Ouverture de la session de mars, première conférence de presse de Bintou Keita, affaire de l’Hôpital du Cinquantenaire, la semaine qui s’achève a été riche au niveau de l’actualité. Le desk femme de Actualite.cd vous propose de décortiquer les faits marquants de la semaine avec Tatiana Nguya, entrepreneure et activiste sociale basée dans le Haut-Katanga.
Bonjour Madame Tatiana Nguya, merci de nous accorder cet entretien. La semaine a démarré avec l'ouverture de la session de mars à l'Assemblée nationale et l'ordre du jour prévoit notamment le sujet relatif aux réformes électorales. Il y a également la proposition des organisations féminines notamment la Dynafec, d'apporter des amendements à la loi électorale pour rendre obligatoire la représentativité des femmes sur les listes des partis politiques. Quand est-ce que cela devrait être fait selon vous ?
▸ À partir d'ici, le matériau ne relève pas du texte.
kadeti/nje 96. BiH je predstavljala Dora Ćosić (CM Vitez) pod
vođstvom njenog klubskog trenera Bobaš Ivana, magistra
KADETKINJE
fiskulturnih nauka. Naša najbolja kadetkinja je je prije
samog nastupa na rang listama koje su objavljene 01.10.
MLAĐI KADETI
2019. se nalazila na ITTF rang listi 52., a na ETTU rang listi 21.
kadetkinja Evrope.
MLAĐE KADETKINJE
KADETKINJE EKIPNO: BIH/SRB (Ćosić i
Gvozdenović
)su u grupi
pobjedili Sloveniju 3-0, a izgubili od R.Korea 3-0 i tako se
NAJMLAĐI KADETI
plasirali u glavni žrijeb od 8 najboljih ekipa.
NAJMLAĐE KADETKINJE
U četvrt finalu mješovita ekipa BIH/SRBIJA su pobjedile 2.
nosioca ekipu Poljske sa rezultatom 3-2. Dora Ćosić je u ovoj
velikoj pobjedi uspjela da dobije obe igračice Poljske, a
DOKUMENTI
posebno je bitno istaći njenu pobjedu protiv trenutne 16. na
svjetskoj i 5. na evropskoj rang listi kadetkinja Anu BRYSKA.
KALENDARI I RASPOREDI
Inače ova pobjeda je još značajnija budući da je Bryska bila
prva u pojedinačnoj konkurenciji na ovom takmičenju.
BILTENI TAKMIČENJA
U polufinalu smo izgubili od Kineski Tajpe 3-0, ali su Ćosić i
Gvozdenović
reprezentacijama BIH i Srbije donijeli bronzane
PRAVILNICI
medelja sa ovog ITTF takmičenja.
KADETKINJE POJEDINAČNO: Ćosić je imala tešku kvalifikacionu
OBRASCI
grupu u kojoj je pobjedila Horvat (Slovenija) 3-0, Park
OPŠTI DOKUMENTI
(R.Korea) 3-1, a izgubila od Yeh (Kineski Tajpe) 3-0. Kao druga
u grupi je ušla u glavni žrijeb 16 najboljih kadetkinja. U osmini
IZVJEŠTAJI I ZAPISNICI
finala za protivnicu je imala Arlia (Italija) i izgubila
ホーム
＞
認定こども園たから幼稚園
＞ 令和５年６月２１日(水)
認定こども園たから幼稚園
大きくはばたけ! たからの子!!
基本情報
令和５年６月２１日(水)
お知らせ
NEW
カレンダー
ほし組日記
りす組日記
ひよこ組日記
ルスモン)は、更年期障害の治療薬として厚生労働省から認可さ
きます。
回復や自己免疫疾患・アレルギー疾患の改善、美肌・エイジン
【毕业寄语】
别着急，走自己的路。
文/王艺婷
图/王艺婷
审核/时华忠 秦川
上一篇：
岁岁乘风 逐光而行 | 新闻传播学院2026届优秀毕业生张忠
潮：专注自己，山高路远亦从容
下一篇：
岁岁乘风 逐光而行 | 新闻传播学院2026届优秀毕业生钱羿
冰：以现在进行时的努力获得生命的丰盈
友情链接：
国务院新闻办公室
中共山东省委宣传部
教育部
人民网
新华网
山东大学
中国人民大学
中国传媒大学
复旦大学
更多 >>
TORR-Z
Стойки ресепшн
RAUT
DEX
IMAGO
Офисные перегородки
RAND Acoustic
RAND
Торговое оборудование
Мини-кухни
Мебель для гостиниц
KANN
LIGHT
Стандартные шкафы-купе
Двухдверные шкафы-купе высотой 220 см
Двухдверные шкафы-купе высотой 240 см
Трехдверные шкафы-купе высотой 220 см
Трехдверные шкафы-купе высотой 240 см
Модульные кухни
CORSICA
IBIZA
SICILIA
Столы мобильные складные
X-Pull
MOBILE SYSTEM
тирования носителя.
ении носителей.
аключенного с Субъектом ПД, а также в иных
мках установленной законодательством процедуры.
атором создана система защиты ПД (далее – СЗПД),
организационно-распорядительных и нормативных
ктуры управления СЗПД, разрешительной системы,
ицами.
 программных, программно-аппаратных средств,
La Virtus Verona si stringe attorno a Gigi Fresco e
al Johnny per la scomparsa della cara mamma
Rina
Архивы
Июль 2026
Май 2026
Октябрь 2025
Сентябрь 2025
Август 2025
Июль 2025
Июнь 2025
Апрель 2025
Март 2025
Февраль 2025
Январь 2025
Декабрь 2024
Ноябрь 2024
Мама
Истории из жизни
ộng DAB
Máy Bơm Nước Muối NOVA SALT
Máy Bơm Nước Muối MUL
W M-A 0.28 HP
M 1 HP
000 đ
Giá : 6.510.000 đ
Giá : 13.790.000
Tatiana Nguya : le plus tôt possible. Etant donné que la question sur les réformes électorales a été mise sur table, il faudrait qu’à l’issue de toutes les décisions qui seront prises, l’article 13 de la loi électorale qui encourage la présentation paritaire hommes-femmes ainsi que la promotion des personnes vivant avec handicap au sein des listes des partis politiques soit également amende. Cela permettra de remettre la femme dans ses droits en matières électorales.
En sécurité, la nouvelle cheffe de la Monusco, Bintou Keita, après sa tournée à l'Est de la RDC a tenu une conférence de presse à Kinshasa, au cours de laquelle elle a reconnu les efforts de sa prédécesseure dans la résolution des conflits notamment politiques, avant de parler des défis qui restent à relever. Il y a notamment la désolidarisation entre les communautés locales et les groupes armés dans cette partie du pays. Cette question revient de manière récurrente lorsqu'il faut parler de la paix à l'Est. Comment y parvenir ? Quel mécanisme faut-il adopter pour mettre fin à la complicité entre ces groupes armés et les populations vivant dans cette région ?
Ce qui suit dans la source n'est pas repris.